Rationale: Lung cancer is the leading cause of cancer-related mortality in the United States. Although supplements are used by half the population, limited information is available about their specific effect on lung cancer risk.
Objectives: To explore the association of supplemental multivitamins, vitamin C, vitamin E, and folate with incident lung cancer.
Methods: Prospective cohort of 77,721 men and women aged 50-76 years from Washington State in the VITAL (VITamins And Lifestyle) study. Cases were identified through the Seattle-Puget Sound SEER (Surveillance, Epidemiology, and End Results) cancer registry.

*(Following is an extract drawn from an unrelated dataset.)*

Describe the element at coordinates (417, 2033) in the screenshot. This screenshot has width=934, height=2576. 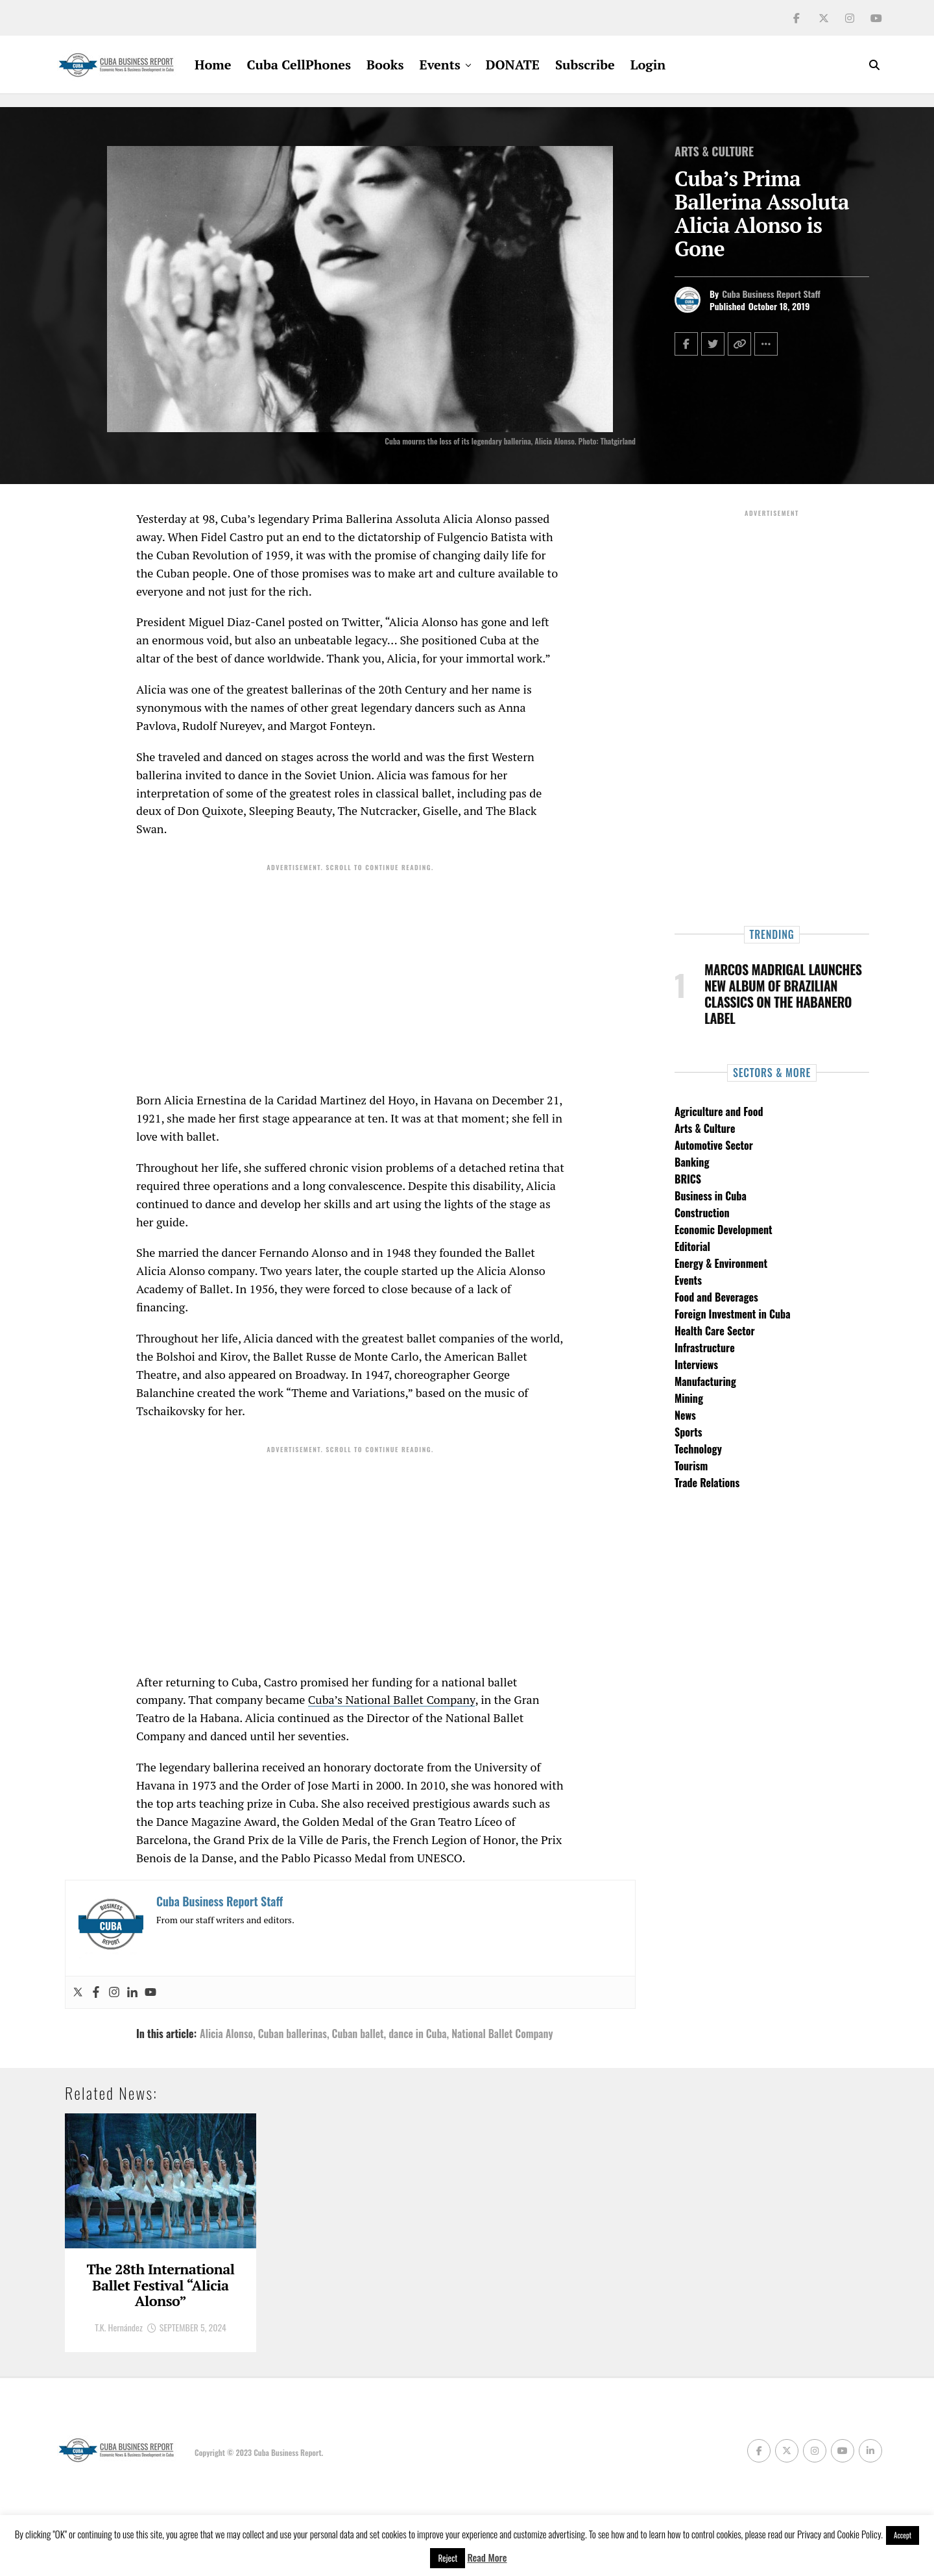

Measurements and main results: Hazard ratios (HRs) for incident lung cancer according to 10-year average daily use of supplemental multivitamins, vitamin C, vitamin E, and folate. A total of 521 cases of lung cancer were identified. Adjusting for smoking, age, and sex, there was no inverse association with any supplement. Supplemental vitamin E was associated with a small increased risk of lung cancer (HR, 1.05 for every 100-mg/d increase in dose; 95% confidence interval [CI], 1.00-1.09; P = 0.033). This risk of supplemental vitamin E was largely confined to current smokers (HR, 1.11 for every 100-mg/d increase; 95% CI, 1.03-1.19; P < 0.01) and was greatest for non-small cell lung cancer (HR, 1.07 for every 100-mg/d increase; 95% CI, 1.02-1.12; P = 0.004).
Conclusions: Supplemental multivitamins, vitamin C, vitamin E, and folate were not associated with a decreased risk of lung cancer. Supplemental vitamin E was associated with a small increased risk. Patients should be counseled against using these supplements to prevent lung cancer.